The understanding of what science, technology, engineering and math are has shifted quite a bit in the last few years, and too often a definition for them is lacking. If a debate is sparked, it is likely to come from this changing definition; from what the roles of the teacher, student and curriculum actually are; and from the difference between curriculum and standards … a difference that is poorly understood even by many educators.
There are still a few gray areas when it comes to where the Next Generation Science Standards came from and what they’re trying to accomplish, but one thing that isn’t gray is the backing they have from our nation’s preeminent scientists and engineers.
The National Academies have a great deal of influence here. These are people who are by in large outside of politics. They may participate and influence it, but they're not appointed by anybody there. They are who they are, which is certainly not the case with the people backing the Common Core, if you’ll recall. They are inventors, innovators, leaders in their fields, big thinkers.

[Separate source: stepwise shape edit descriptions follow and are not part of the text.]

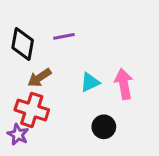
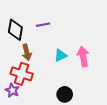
brown arrow: (39, 78) -> (27, 52), turned -70
black circle: (104, 127) -> (65, 94), moved

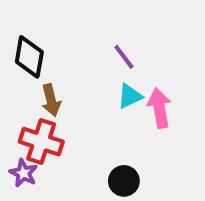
purple line: (43, 25) -> (124, 57), moved, turned 64
cyan triangle: (61, 55) -> (130, 96), moved

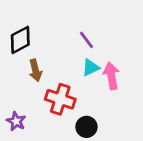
black diamond: (29, 57) -> (20, 40), turned 52
red cross: (41, 142) -> (60, 99), moved

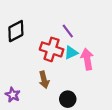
brown arrow: (35, 70) -> (44, 80), moved
red cross: (60, 99) -> (52, 49), moved

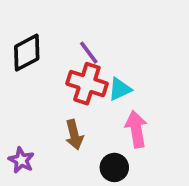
purple line: (68, 31) -> (89, 53), moved
pink arrow: (87, 59) -> (136, 129), moved

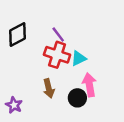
black circle: (114, 167) -> (77, 98), moved

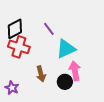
red cross: (57, 55) -> (19, 47), moved
cyan triangle: (79, 58) -> (66, 49), size x1.5

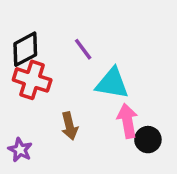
cyan triangle: (66, 49) -> (112, 83), turned 35
black circle: (65, 82) -> (148, 140), moved

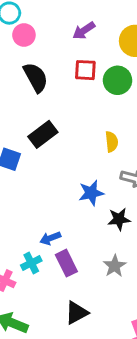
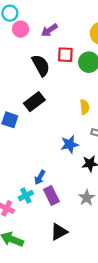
purple arrow: (84, 31) -> (49, 30), moved
black semicircle: (36, 77) -> (41, 65), moved
blue arrow: (50, 238) -> (40, 177), turned -40

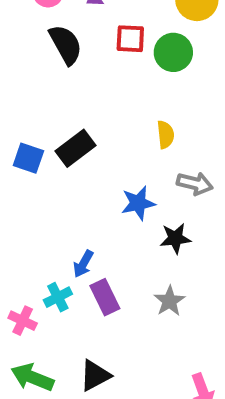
black semicircle: (41, 65) -> (66, 45), moved
black rectangle: (34, 102) -> (75, 148), moved
black triangle: (59, 232) -> (95, 375), moved

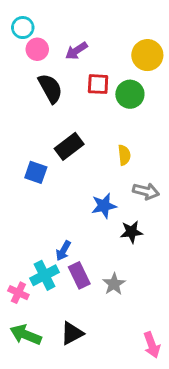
black rectangle: (75, 148) -> (69, 146), moved
blue square: (28, 158) -> (36, 172), moved
cyan cross: (58, 297) -> (44, 275), size x1.4
gray star: (169, 301) -> (114, 284), moved

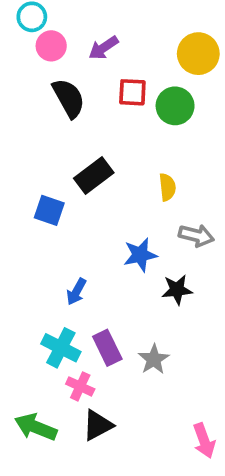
blue arrow: (63, 251) -> (76, 292), moved
cyan cross: (44, 275) -> (61, 348), turned -36
pink cross: (18, 293) -> (80, 386), moved

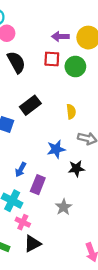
purple arrow: (103, 48) -> (60, 36), moved, turned 35
purple rectangle: (107, 348) -> (38, 185), moved, turned 48

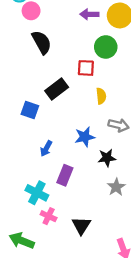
red square: (52, 59) -> (86, 68), moved
blue arrow: (21, 170) -> (46, 148), moved
gray star: (64, 207) -> (116, 187), moved
black triangle: (32, 244) -> (81, 225), moved, turned -30

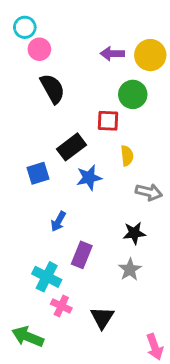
blue square: (30, 110) -> (38, 173), turned -36
blue star: (85, 137) -> (89, 178), moved
gray star: (116, 187) -> (130, 270), moved

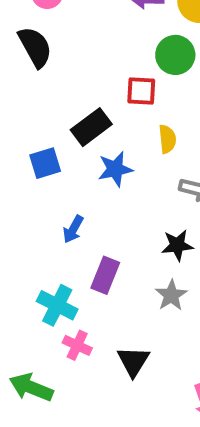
black semicircle: (53, 89) -> (35, 47), moved

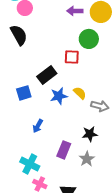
yellow semicircle: (167, 139) -> (80, 93), moved, turned -40
purple rectangle: (105, 275) -> (64, 150), moved

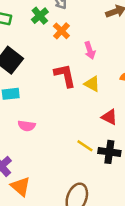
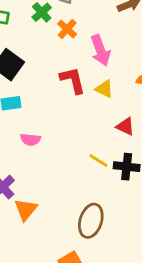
pink arrow: (90, 50) -> (100, 50), size x1.5
orange triangle: (21, 186) -> (26, 210), turned 30

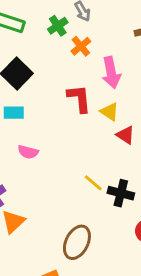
red triangle: (125, 126) -> (125, 135), moved

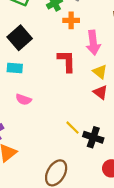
orange cross: (81, 46) -> (71, 20), turned 35
yellow triangle: (110, 112) -> (100, 72), moved

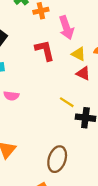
yellow line: (72, 128) -> (67, 102), moved

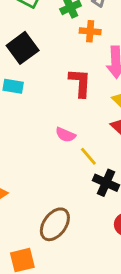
pink semicircle: (11, 96) -> (65, 135), moved

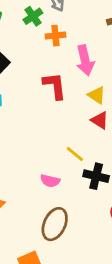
pink semicircle: (65, 135) -> (50, 181), moved

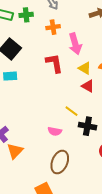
green cross: (33, 16) -> (26, 15), moved, turned 32

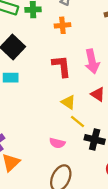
pink arrow: (75, 44) -> (92, 61), moved
yellow triangle: (85, 68) -> (68, 102), moved

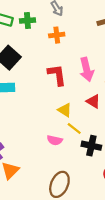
pink semicircle: (57, 143) -> (55, 140), moved

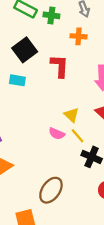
red L-shape: (57, 75) -> (60, 66), moved
pink semicircle: (55, 140) -> (57, 134), moved

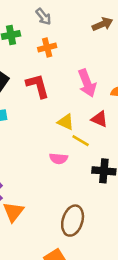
yellow triangle: (71, 115) -> (66, 122), moved
yellow line: (77, 136) -> (81, 141), moved

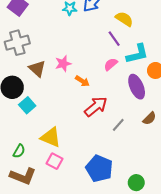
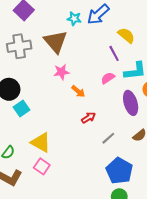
brown triangle: (37, 69) -> (56, 42), moved, size x1.4
red arrow: (96, 106) -> (88, 118), size x0.6
blue pentagon: (99, 168) -> (119, 171), moved

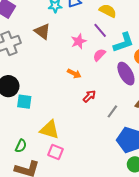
brown triangle: (56, 42) -> (42, 31), size x0.7
pink star: (61, 72) -> (79, 41), moved
cyan square: (22, 108) -> (24, 102), turned -35

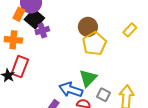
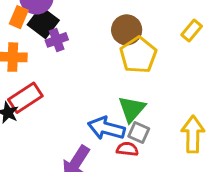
red rectangle: (20, 67) -> (25, 98), turned 40
gray square: (103, 95) -> (139, 132), moved

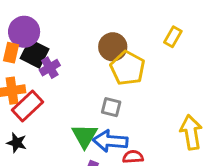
red rectangle: (25, 98) -> (27, 106), moved
green triangle: (132, 109) -> (85, 136), moved
gray square: (139, 132) -> (111, 107), moved

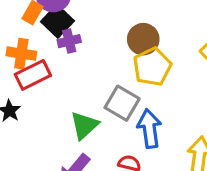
gray square: (111, 107) -> (122, 103), size x1.5
blue arrow: (110, 141) -> (149, 129), moved, turned 60

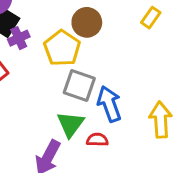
yellow pentagon: (152, 67) -> (62, 48), moved
green triangle: (84, 125) -> (71, 124), moved

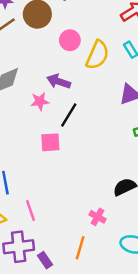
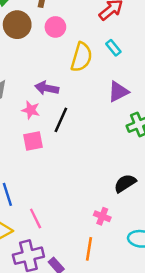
pink circle: (70, 40) -> (55, 27), moved
pink star: (40, 101) -> (31, 110), turned 30
pink square: (50, 142) -> (33, 141), moved

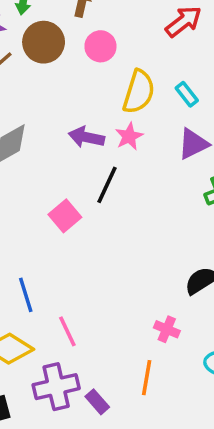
cyan rectangle: (113, 48) -> (187, 94), moved
pink star: (31, 110) -> (129, 136), moved, turned 30
pink square: (33, 141) -> (65, 216), turned -30

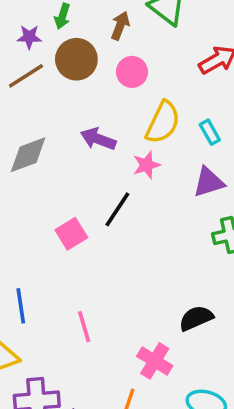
purple arrow: (86, 137) -> (98, 139), moved
pink cross: (167, 329) -> (155, 361), size x1.4
pink line: (67, 331) -> (84, 327), moved

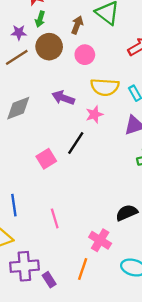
yellow semicircle: (163, 122) -> (105, 87), turned 68

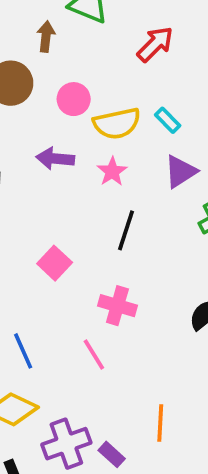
pink circle: (85, 55) -> (74, 99), moved
black line: (76, 143) -> (126, 230), moved
pink cross: (100, 240) -> (117, 306), moved

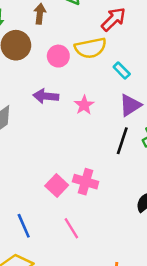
yellow semicircle: (117, 123) -> (90, 48), moved
black line: (126, 230) -> (122, 141), moved
pink square: (55, 263) -> (57, 186), moved
pink cross: (117, 306) -> (86, 182), moved

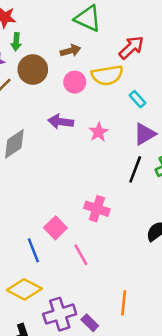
brown arrow: (40, 14) -> (70, 51), moved, turned 66
pink square: (57, 186) -> (55, 228), moved

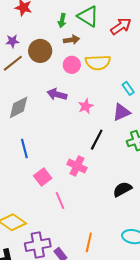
green arrow: (16, 42) -> (62, 21), moved
red arrow: (131, 47) -> (121, 26), moved
cyan rectangle: (137, 99) -> (128, 88), moved
black line: (135, 169) -> (97, 140), moved
blue line: (33, 250) -> (24, 149), moved

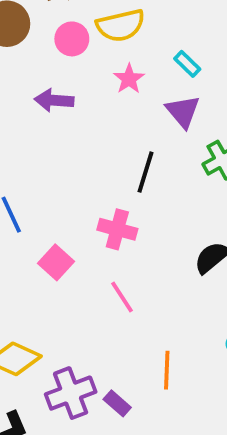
pink star: (86, 106) -> (129, 79), moved
purple triangle: (121, 112) -> (183, 111), turned -36
pink line: (60, 201) -> (122, 297), moved

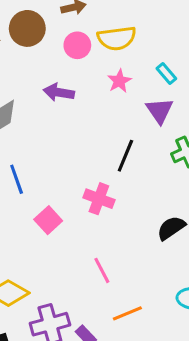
pink line: (122, 297) -> (102, 270), moved
orange line: (167, 370) -> (127, 313), turned 60

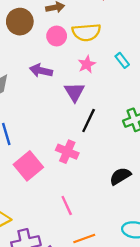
purple triangle: (159, 111) -> (74, 92), moved
pink square: (48, 220) -> (28, 166), size x1.4

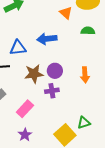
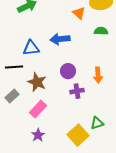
brown star: (34, 74) -> (37, 82), moved, turned 30
purple cross: (52, 91) -> (77, 91), moved

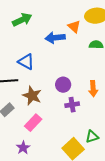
blue arrow: (60, 39) -> (55, 38), moved
blue triangle: (31, 48) -> (26, 62), turned 36
purple star: (38, 135) -> (23, 148), moved

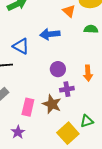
blue arrow: (55, 38) -> (50, 34), moved
brown star: (32, 96) -> (52, 104), moved
pink rectangle: (33, 123) -> (28, 107), turned -30

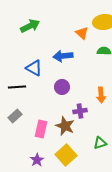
purple circle: (58, 69) -> (62, 87), moved
purple star: (18, 132) -> (37, 160), moved
yellow square: (68, 133) -> (66, 155), moved

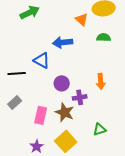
blue triangle: (34, 68) -> (42, 60), moved
purple circle: (62, 87) -> (62, 83), moved

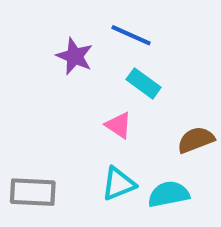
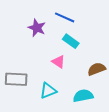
cyan triangle: (118, 184) -> (48, 91), moved
gray rectangle: (33, 192) -> (16, 79), moved

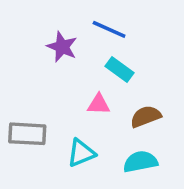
pink triangle: (58, 62) -> (99, 104), turned -32
brown semicircle: (97, 69) -> (146, 116), moved

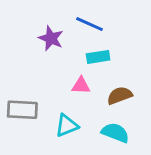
cyan rectangle: (120, 69) -> (98, 57), turned -45
cyan semicircle: (140, 162) -> (115, 133), turned 32

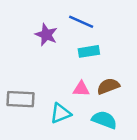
pink triangle: (81, 86) -> (81, 89), moved

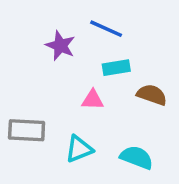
brown semicircle: (108, 86) -> (152, 95), moved, turned 40
pink triangle: (81, 89) -> (93, 100), moved

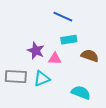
purple star: (60, 46) -> (36, 51), moved
cyan triangle: (79, 149) -> (42, 79), moved

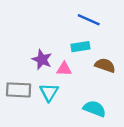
blue line: (63, 17) -> (89, 20), moved
cyan triangle: (42, 79) -> (49, 92), turned -36

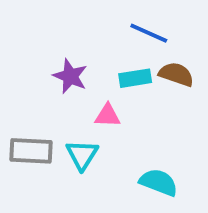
purple star: (42, 60) -> (70, 76), moved
brown semicircle: (105, 65) -> (176, 74), moved

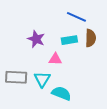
brown semicircle: (176, 74) -> (91, 38), turned 72
cyan semicircle: (159, 182) -> (61, 93), moved

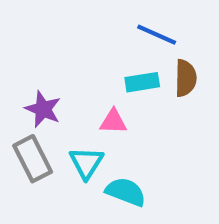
purple star: (36, 39) -> (43, 109), moved
gray rectangle: (16, 77) -> (33, 159), turned 60

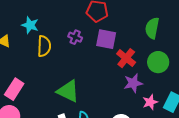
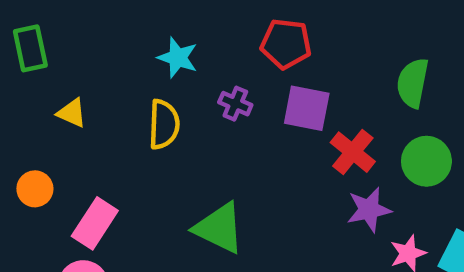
cyan star: (30, 25) -> (178, 58), moved

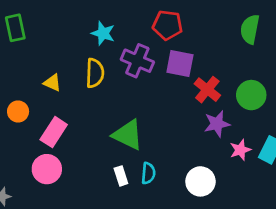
green semicircle: (413, 83) -> (250, 29), moved
purple cross: (235, 104) -> (137, 61), size x1.6
yellow triangle: (72, 113) -> (52, 83), moved

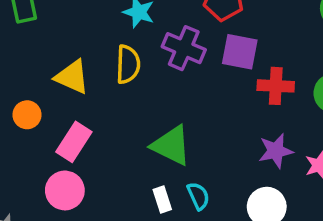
yellow triangle: (52, 83) -> (72, 77), size x1.5
red cross: (207, 90) -> (276, 86), turned -36
purple star: (217, 124) -> (276, 151), moved
cyan semicircle: (148, 173) -> (198, 196), turned -30

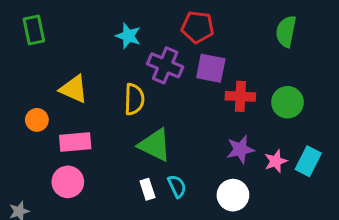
yellow semicircle: (128, 64) -> (134, 99), moved
pink rectangle: (74, 142) -> (75, 142), turned 52

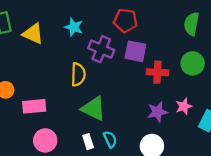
yellow triangle: (74, 89) -> (33, 34), moved
green circle: (288, 102) -> (193, 63), moved
pink star: (276, 161) -> (184, 106), moved
pink circle: (68, 182) -> (45, 140), moved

And while you wouldn’t expect it, this may actually engender some debate, because the definitions they offer of science and engineering are new and don’t align that well with the definitions we still consciously or unconsciously use in our classrooms all the time.
To break this down clearly, there are three areas in which you might find resistance when it comes to using the Next Generation Science Standards.
These are:
- What science, technology, engineering and math ARE
- The role of teachers, students and content
- How standards and curriculum are different in three dimensions
Let’s start with the first. Although it may surprise you to know it, up until now there haven’t really been wide-sweeping definitions of science and engineering. Under the Next Generation Science Standards, there are. To be specific: Science is answering a question through the use of an experiment. By creating an experiment, you can test a hypothesis and gather data to reflect on whether that hypothesis is true or false. Essentially you can form a data-based conclusion. That's how scientists develop scientific knowledge.
Engineers, by contrast, use that scientific knowledge to solve problems. Engineering is identifying problems and using scientific knowledge to solve them. Primarily they do this by developing prototypes, testing those prototypes and gathering necessary data, then using the data to decide whether that prototype should be refined or replicated. If the prototype is replicated, that's technology.
We typically think of technology as needing to be complicated or involving electronics, but that’s actually not true. This technology could be a doorstop or a doorknob, a new type of plastic or a computer program, or even a process for quality control. All of these types of technology are engineered by someone.
There's a relationship between technology, science and engineering which quickly becomes clear if you engage with them meaningfully.
Technology helps scientists ask deeper questions and then answer them, so that they can engineer better kinds of technology. They answer questions they couldn't answer before, or raise new questions, and so the cycle continues. The role of math in all of this is to quantify, analyze and communicate, to make processes and experiments replicable. It is very new for most people, even educators, to think of science, engineering, technology and math as a cycle, with very close relationships existing between them.
But in the real world, this is how it works, and this is how it should therefore work in the classroom if we want to model realistic scientific thinking and prepare our students for jobs in the STEM sector.
Science and engineering are a never-ending cycle, science informing engineering prototypes and engineering making ever-greater feats of science possible. In between, technology, math and knowledge keep the wheels turning.